Supreme Court Moves to Police AI in India’s Courts
Fake citations are now an institutional problem. By asking the Bar Council of India to act, the Supreme Court is turning AI misuse into a discipline issue, not a tech debate.
The Supreme Court is using its authority over the legal profession to contain a new source of courtroom error: AI-generated fake judgments and hallucinated citations, reported by
The Indian Express. The signal is clear: the court wants the Bar Council of India to absorb the first shock, because the immediate risk is not abstract automation but lawyers and lower courts filing or relying on fabricated precedent.

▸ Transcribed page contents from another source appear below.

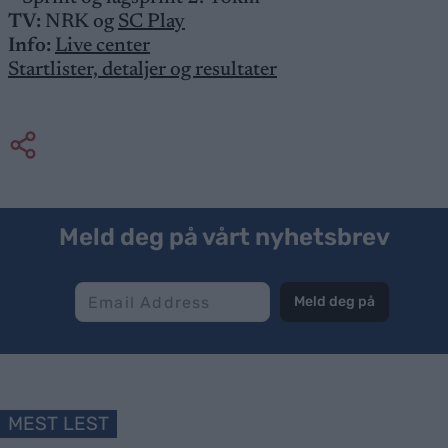
TV:
NRK og
SC Play
Info:
Live center
Startlister, detaljer og resultater
Meld deg på vårt nyhetsbrev
Meld deg på
MEST LEST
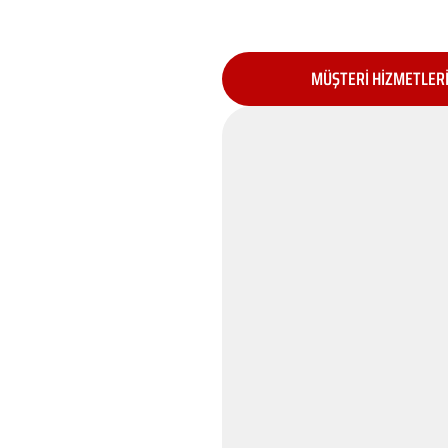
MÜŞTERİ HİZMETLER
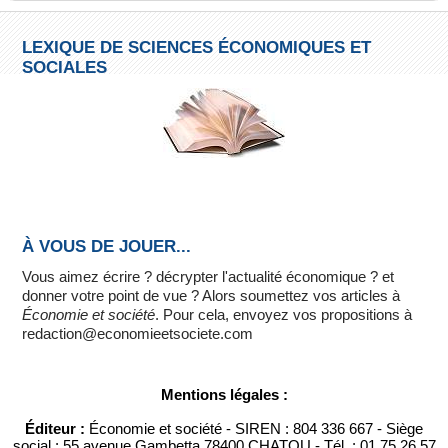
LEXIQUE DE SCIENCES ÉCONOMIQUES ET
SOCIALES
À VOUS DE JOUER...
Vous aimez écrire ? décrypter l'actualité économique ? et
donner votre point de vue ? Alors soumettez vos articles à
Économie et société
. Pour cela, envoyez vos propositions à
redaction@economieetsociete.com
Mentions légales :
Éditeur :
Économie et société - SIREN : 804 336 667 - Siège
social : 55 avenue Gambetta 78400 CHATOU - Tél. : 01 75 26 57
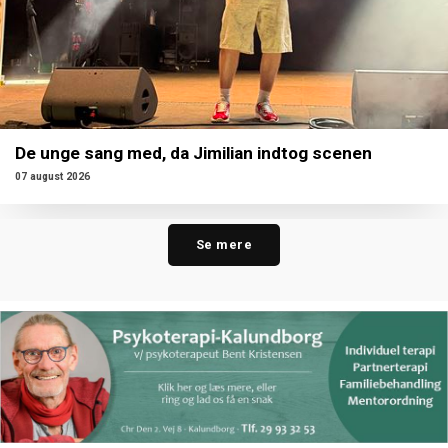
De unge sang med, da Jimilian indtog scenen
07 august 2026
Se mere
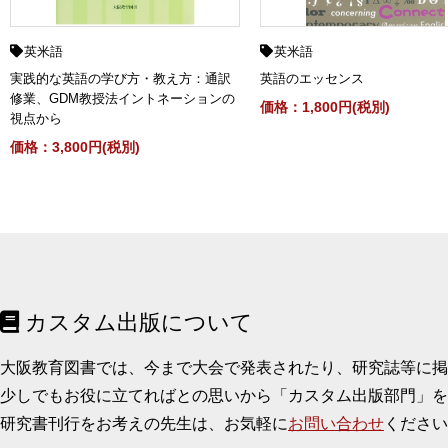
英米語
英米語
実践的な英語の学び方・教え方：通訳
英語のエッセンス
修業、GDM教授法イントネーションの
価格：1,800円(税別)
視点から
価格：3,800円(税別)
カスタム出版について
大阪教育図書では、今まで大会で発表されたり、研究誌等に
少しでもお役に立てればとの思いから「カスタム出版部門」を
研究書刊行をお考えの先生は、お気軽に
お問い合わせ
ください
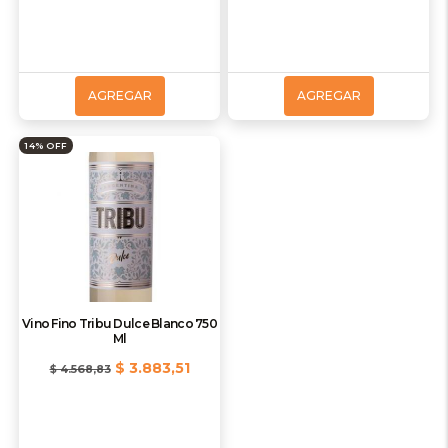
AGREGAR
AGREGAR
14% OFF
Vino Fino Tribu Dulce Blanco 750
Ml
$ 3.883,51
$ 4.568,83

Why the court is tightening the screws
This is the next step in a sequence. In February, the Supreme Court warned that AI-assisted drafting had already produced non-existent cases, including a cited “Mercy vs Mankind,” and said accuracy could not be traded for convenience, according to
The Hindu. In March, it went further, saying a decision based on fake AI-generated judgments would amount to misconduct and issued notice to the Bar Council of India, as reported by
The Hindu.
That matters because the Supreme Court is not treating this as a harmless research shortcut. It is treating it as a threat to adjudicatory integrity. Once a fake citation enters the record, the damage is structural: it can survive review, shape appellate reasoning, and waste judicial time long after the original error is exposed.
Who gains, who loses
The immediate winners are judges and litigants who want a cleaner rulebook. The court is also protecting its own institutional credibility. It has already moved on the technology side too: the Law Ministry said in December that the Supreme Court had set up an AI committee and was running controlled pilots under the eCourts project, including AI tools for defect detection and case management, reported by
The Hindu.
The losers are the parts of the legal market most tempted to treat generative AI as a substitute for verification. Younger litigators, overworked law offices, and lower courts under time pressure will face the sharpest compliance burden. The Bar Council’s probe could end up producing training requirements, disclosure rules, or sanctions for negligent use. That would affect not just lawyers, but how firms market AI-assisted drafting across
India’s legal system.
What to watch next
Watch for two decisions: the Bar Council’s response and whether the Supreme Court converts this episode into formal standards. The key date is the next hearing or committee update from the court. If it moves from inquiry to rules, expect a sharper line on disclosure, human verification, and professional liability. If it stops at warning, AI use will continue — but under a cloud of reputational and disciplinary risk.